BEGIN Records to process

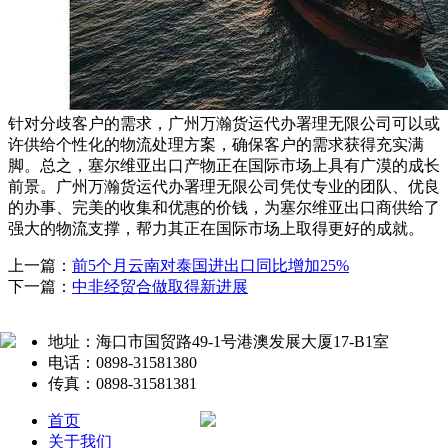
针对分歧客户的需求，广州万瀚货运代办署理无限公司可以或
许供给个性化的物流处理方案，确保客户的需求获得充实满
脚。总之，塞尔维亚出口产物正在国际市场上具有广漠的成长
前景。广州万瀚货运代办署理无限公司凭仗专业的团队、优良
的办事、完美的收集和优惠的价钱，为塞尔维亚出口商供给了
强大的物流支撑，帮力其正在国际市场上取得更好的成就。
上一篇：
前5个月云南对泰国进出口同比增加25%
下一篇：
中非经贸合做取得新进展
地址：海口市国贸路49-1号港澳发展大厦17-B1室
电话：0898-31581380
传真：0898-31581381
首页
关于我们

END Records to process
BEGIN Records to process

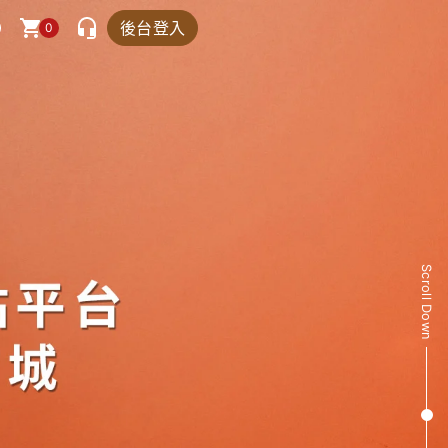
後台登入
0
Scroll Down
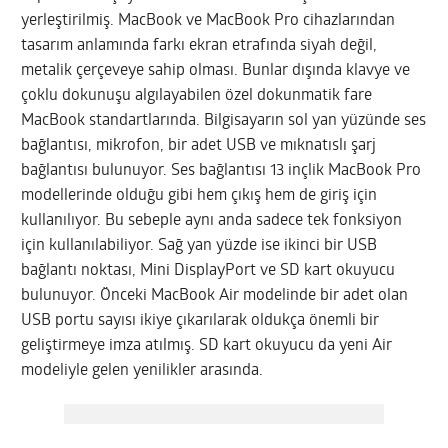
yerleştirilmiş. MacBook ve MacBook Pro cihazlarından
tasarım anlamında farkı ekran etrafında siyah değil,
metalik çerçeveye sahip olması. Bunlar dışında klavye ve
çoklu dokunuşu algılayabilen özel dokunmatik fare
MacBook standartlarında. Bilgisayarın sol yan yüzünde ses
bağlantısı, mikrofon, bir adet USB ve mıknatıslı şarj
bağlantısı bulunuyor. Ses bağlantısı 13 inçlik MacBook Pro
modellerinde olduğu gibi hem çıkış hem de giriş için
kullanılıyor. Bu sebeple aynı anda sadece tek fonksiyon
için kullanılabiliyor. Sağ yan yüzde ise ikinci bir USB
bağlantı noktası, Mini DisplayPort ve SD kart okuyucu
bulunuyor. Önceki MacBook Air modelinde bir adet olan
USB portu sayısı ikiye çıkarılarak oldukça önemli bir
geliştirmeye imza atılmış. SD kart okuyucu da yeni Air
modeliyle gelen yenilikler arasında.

END Records to process

Show every line of the entries above where the word "MacBook" occurs.

yerleştirilmiş. MacBook ve MacBook Pro cihazlarından
MacBook standartlarında. Bilgisayarın sol yan yüzünde ses
bağlantısı bulunuyor. Ses bağlantısı 13 inçlik MacBook Pro
bulunuyor. Önceki MacBook Air modelinde bir adet olan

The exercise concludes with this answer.